Home to the popular exhibition of Matisse "cut-outs" for nearly a decade, the Tower Gallery now showcases seven major paintings and nine works on paper by Guston that chart the artist's career from 1949 to 1980. On view February 1 through September 13, 2009, In the Tower: Philip Guston includes works drawn largely from the Gallery's own collection and features a six-minute film specially made for the exhibition. Many of the works were donated to the Gallery by Edward R. Broida, and others were given by Musa Guston, the artist's widow.
"Dedicating the Tower space to a series of focus exhibitions will enrich the visitor's experience of the East Building and bring to light the works of pivotal and emerging artists since 1970," said Earl A. Powell III, director, National Gallery of Art. "We hope that reinstalling the Matisse cut-outs in the Concourse galleries will make them accessible to more visitors and inspire artists of all ages seeing these for the first time."
The Matisse Cut-Outs
Created during the last 15 years of Matisse's life, the cut-outs—monumental paper collages mounted on equally large canvases—have been relocated to the Concourse galleries where five of them are on view from 10:00 am to 3:00 pm every day. For the first time, the cut-outs appear alongside a rare life-size costume made by Matisse in 1919 for the Ballets Russes.
In the Tower: Philip Guston
For more than five decades Guston explored painting, from the mural art of the Depression through mid-century abstract expressionism to a raw new imagery beginning in the sixties His shocking return to figuration soon after, influenced by comic books and politics, paved the way for numerous developments in contemporary art.
Guston was born Philip Goldstein in Montreal in 1913 and moved with his family to Los Angeles in 1919. His early years were marked by tragedy and violence. Exposure to local Ku Klux Klan activity politicized the artist, whose first works depict hooded figures and lynchings. In 1936 he joined his high-school friend Jackson Pollock in New York City, and for the next ten years he made a living as a New Deal muralist and college art teacher.
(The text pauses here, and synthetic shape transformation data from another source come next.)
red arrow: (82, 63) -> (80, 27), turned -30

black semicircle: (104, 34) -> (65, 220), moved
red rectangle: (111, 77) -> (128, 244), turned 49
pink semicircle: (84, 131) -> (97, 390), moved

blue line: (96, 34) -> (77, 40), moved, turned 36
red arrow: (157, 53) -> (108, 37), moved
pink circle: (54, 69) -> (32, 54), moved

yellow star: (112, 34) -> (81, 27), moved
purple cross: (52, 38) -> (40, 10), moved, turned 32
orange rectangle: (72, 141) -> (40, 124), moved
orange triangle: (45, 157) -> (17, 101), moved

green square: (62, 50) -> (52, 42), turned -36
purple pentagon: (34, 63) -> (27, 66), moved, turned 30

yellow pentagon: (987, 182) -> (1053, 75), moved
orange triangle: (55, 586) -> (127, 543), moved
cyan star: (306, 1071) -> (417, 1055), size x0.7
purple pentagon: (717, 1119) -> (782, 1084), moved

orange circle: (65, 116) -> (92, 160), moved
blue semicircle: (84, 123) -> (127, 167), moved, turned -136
Around 1950 Guston's style changed dramatically. In Review (1949–1950) the figurative imagery of his early work gives way to abstraction, as distorted forms are washed over with red, a color that would become his trademark. A second change in Guston's style is apparent in works such as Untitled (1964), in which mysterious gray shapes emerge from a hash of black-and-white strokes.
In 1970 Guston shocked the art world with his most pivotal change—he reintroduced the figure to his paintings and works on paper, seen in the large pointing hand and outstretched arm in Courtroom of that same year. Political unrest triggered a return of Klansmen imagery, but now through the lens of the comics. While Guston's career seemed to shift dramatically, his spontaneous, painterly approach and fondness for red remained constant.
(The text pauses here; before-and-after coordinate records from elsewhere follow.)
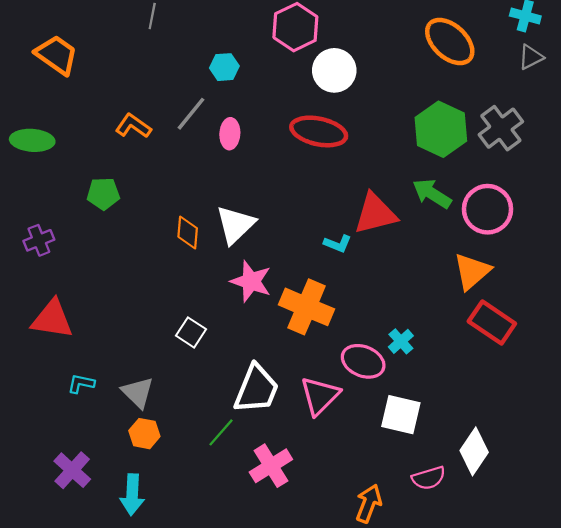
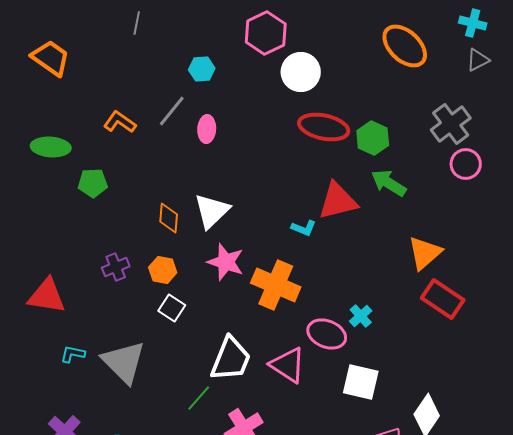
green hexagon: (441, 129) -> (373, 138), moved, size x0.7
red ellipse: (319, 131) -> (324, 127), moved
green ellipse: (32, 140) -> (51, 147), moved
pink circle: (488, 209) -> (466, 164), moved, size x0.7
purple cross: (39, 240) -> (116, 267), moved
gray triangle: (138, 392) -> (124, 362), size x1.5
pink triangle: (320, 396) -> (288, 365), turned -42
orange hexagon: (144, 434) -> (163, 270), moved

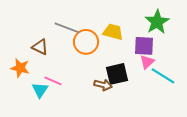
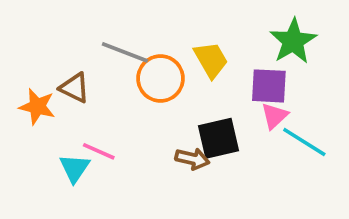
yellow trapezoid: (113, 32) -> (211, 60), turned 45
orange star: (20, 68) -> (37, 106), moved

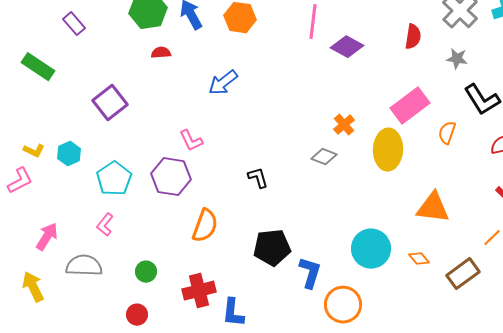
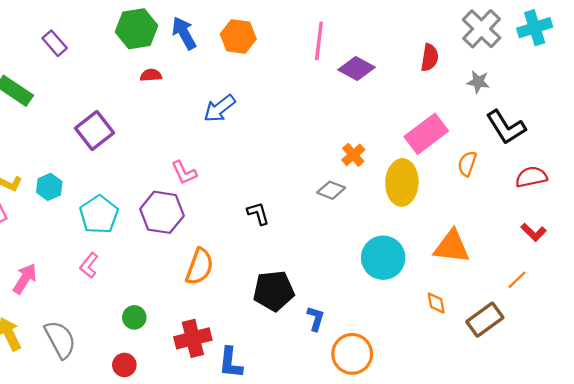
cyan circle: (371, 249) -> (383, 258), moved
orange diamond: (419, 259) -> (436, 303), turned 30
gray semicircle: (84, 266) -> (60, 340), moved, turned 60
blue L-shape: (310, 273) -> (316, 319), size x0.7

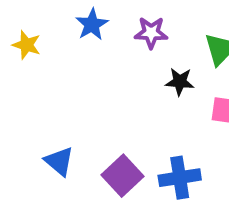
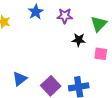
blue triangle: (59, 161) -> (20, 79), turned 42

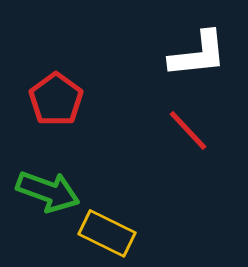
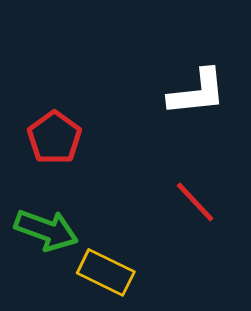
red line: (188, 130) -> (195, 202), moved

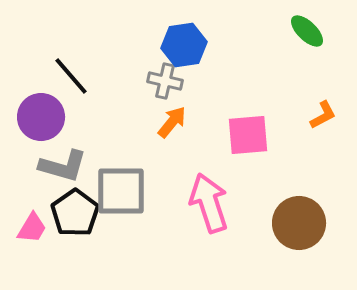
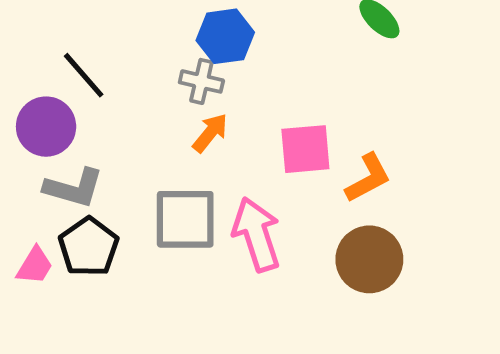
orange L-shape: (323, 115) -> (368, 178), moved, size x1.4
gray square: (121, 191) -> (185, 219), moved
Ambiguous imagery prevails in the later paintings in the exhibition. In Rug (1976) a pile of legs oddly recalls photographs of concentration camp victims as well as Robert Crumb's Keep on Truckin' figure. In Ladder (1978) a wig parted in the middle refers not only to Guston's wife, Musa, but to Constantin Brancusi's sculpture The Kiss (1916). Despite failing health, Guston continued to paint prolifically. He helped install a major retrospective of his work in early 1980 and died later that year.